China is stepping up efforts to internationalise the yuan despite the many challenges facing the currency, aiming to boost its use in offshore investment and commodity pricing as global confidence in the U.S. dollar stumbles amid mounting American debt and rising protectionist trade policies, advisors and economists told MNI.
China’s manufacturers are growing their offshore investments, together with yuan-denominated sovereign-bond issuance, which will help deepen the yuan's overseas liquidity and expand the currency’s supply, said Liu Ying, fellow at the Chongyang Institute for Financial Studies at Renmin University of China, noting that U.S. borrowing and trade policies are accelerating de-dollarisation, creating an opening for the yuan.
The currency is also gaining broader acceptance in Belt and Road Initiative (BRI) countries, and Middle Eastern nations with closer trade and investment ties to China, she said. (See MNI INTERVIEW: Yuan To Emerge As Regional Reserve Currency) Within three years, it is expected to surpass the British pound as the world’s third-largest payment currency and could account for about 20% of global payments by 2035 if its share continues to rise by one percentage point annually, Liu added.
OFFSHORE INVESTMENT
Premier Li Qiang told the Indonesian business community last month that China would “expand overseas investments in an orderly manner,” reflecting Beijing’s desire to grow foreign investment. (See MNI: Panda Market Growth Seen Luring Brazil, Other EM Issuers)
Boosting developing countries' use of the yuan would solidify its influence, particularly as Asia looks for dollar alternatives, said Chen Fengying, former director of the Institute of World Economic Studies at the China Institutes of Contemporary International Relations, highlighting Beijing’s rising non-financial investment in BRI countries.
China's BRI investments reached USD33.69 billion in 2024, up 5.4% y/y and accounting for 23.4% of the country’s total non-financial outward direct investment, according to the Ministry of Commerce.
While de-dollarisation has opened a strategic window for the yuan, the shift toward a “tripolar” international monetary system alongside the dollar and euro will also pose significant challenges for the currency, Chen added, highlighting unresolved domestic issues, such as the lack of full capital account convertibility.
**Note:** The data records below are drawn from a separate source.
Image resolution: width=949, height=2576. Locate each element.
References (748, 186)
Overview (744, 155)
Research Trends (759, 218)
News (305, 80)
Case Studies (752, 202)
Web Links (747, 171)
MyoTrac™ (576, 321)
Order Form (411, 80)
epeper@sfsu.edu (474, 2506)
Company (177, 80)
Still, the global monetary system is likely to experience a prolonged period of turbulence over the next decade, she warned.
COMMODITY PRICING
Beijing has advanced the yuan’s use in the commodities market – a central pillar of its internationalisation strategy – particularly in energy and critical minerals, despite the dollar’s entrenched dominance and limitations in domestic pricing mechanisms, said Angela Cheng, chief macro strategist at China Galaxy International Securities (Hong Kong). China wants to expand the yuan’s use in energy further by promoting settlement via pilot programs such as yuan-denominated crude oil pricing with Saudi Arabia and Russia, she continued.
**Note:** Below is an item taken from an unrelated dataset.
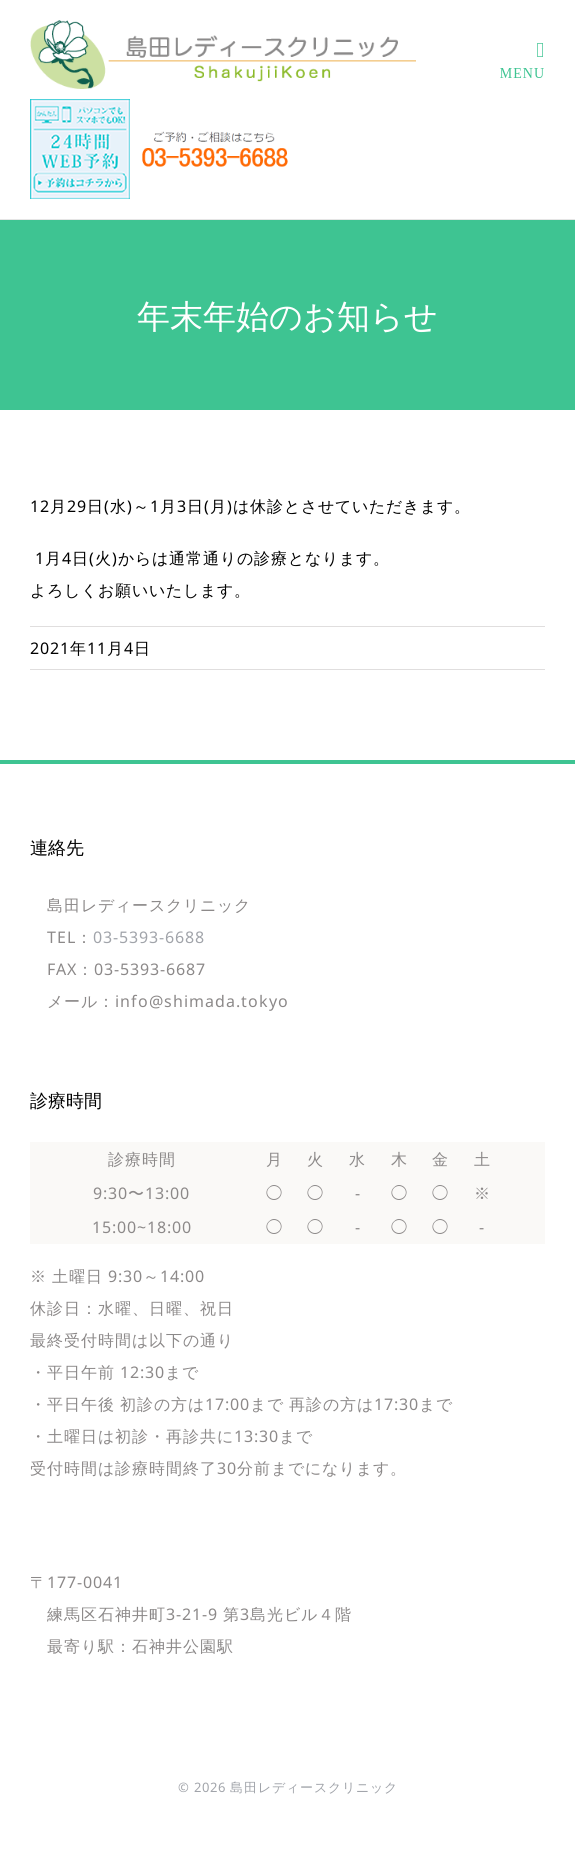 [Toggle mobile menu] (522, 61)
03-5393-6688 (149, 937)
The digital yuan will also play a growing role across more commodity markets, Cheng added, pointing to Guangdong Province’s recent rollout of a digital yuan settlement service for bulk commodities, the first to achieve real-time synchronisation of transaction data and capital flows.
Liu added that the People’s Bank of China-led mBridge project, a multiple central bank digital currency platform, will enhance efficiency in yuan-denominated commodity trades, highlighting Saudi Arabia’s participation last year. Given China’s strong demand for commodities, there is significant potential to expand yuan pricing and settlement, Liu said, noting green energy as a promising area.
China is building a yuan-based commodity pricing system by linking CIPS, the digital yuan, and offshore markets, Liu said. The PBOC's currency swap deals worth CNY4.3 trillion with 42 countries are also paving the way for direct settlement without dollar intermediation, she added.